» **AIM OF THE EXERCISE**:
Only the number is needed. Please count the lines below in which the word "pueden" occurs.
---------------
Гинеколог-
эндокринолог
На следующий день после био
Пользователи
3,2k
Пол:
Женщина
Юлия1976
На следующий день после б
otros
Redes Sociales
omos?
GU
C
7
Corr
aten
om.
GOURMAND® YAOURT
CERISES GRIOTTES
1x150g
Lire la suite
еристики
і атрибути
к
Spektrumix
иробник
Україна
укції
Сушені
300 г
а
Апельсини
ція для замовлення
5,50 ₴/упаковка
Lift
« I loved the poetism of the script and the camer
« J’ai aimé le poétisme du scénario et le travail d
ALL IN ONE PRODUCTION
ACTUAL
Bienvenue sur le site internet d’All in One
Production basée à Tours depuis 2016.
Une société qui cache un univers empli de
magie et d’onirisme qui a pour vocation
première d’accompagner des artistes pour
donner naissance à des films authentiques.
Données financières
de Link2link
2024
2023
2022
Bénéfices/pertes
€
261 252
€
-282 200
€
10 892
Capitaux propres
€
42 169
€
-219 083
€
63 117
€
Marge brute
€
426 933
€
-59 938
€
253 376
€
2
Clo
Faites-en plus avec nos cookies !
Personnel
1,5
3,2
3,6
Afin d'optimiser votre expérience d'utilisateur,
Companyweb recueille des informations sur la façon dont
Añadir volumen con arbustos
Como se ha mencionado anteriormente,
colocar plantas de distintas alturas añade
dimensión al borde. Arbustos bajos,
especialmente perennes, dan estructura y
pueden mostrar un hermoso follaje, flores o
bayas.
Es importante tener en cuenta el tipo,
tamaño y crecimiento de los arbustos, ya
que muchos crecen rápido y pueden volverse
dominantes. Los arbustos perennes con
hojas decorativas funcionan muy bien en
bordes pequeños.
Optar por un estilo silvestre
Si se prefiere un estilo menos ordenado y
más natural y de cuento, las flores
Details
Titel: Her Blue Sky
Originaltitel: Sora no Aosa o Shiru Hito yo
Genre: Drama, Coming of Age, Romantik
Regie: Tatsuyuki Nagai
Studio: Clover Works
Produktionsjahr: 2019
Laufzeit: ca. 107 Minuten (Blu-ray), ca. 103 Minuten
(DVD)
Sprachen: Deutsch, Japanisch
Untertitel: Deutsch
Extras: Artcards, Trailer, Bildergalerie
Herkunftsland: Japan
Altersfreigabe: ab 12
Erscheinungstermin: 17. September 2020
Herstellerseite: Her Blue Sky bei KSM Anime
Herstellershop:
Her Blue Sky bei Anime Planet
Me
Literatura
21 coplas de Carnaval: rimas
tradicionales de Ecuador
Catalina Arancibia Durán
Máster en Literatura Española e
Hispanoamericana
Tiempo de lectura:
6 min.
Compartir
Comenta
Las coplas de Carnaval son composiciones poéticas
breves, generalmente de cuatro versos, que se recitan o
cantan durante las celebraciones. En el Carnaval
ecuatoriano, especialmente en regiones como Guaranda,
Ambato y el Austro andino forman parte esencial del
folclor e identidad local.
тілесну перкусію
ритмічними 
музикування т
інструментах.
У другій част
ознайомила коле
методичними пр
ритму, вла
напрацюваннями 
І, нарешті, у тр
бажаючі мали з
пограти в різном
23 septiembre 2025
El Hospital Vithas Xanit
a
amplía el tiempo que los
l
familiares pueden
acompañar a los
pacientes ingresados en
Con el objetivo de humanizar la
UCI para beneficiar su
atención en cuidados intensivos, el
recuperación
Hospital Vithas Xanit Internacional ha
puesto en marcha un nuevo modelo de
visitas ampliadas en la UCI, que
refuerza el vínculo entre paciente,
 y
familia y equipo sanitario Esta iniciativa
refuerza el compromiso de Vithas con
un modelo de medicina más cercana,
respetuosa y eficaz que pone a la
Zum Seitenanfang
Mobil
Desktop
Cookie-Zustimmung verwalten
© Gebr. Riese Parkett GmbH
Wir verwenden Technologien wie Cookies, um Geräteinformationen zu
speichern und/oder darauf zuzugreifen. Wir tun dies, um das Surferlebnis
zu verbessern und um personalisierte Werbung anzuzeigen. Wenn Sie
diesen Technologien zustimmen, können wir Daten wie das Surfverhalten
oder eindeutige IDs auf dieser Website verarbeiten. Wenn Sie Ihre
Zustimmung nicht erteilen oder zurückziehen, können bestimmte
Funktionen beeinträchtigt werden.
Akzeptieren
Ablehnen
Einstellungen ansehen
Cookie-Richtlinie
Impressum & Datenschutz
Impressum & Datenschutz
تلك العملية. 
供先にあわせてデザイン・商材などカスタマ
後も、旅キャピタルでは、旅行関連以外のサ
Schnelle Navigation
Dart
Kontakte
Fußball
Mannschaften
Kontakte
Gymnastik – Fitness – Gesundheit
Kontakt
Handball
---------------
» **SOLVED PROBLEM**:
3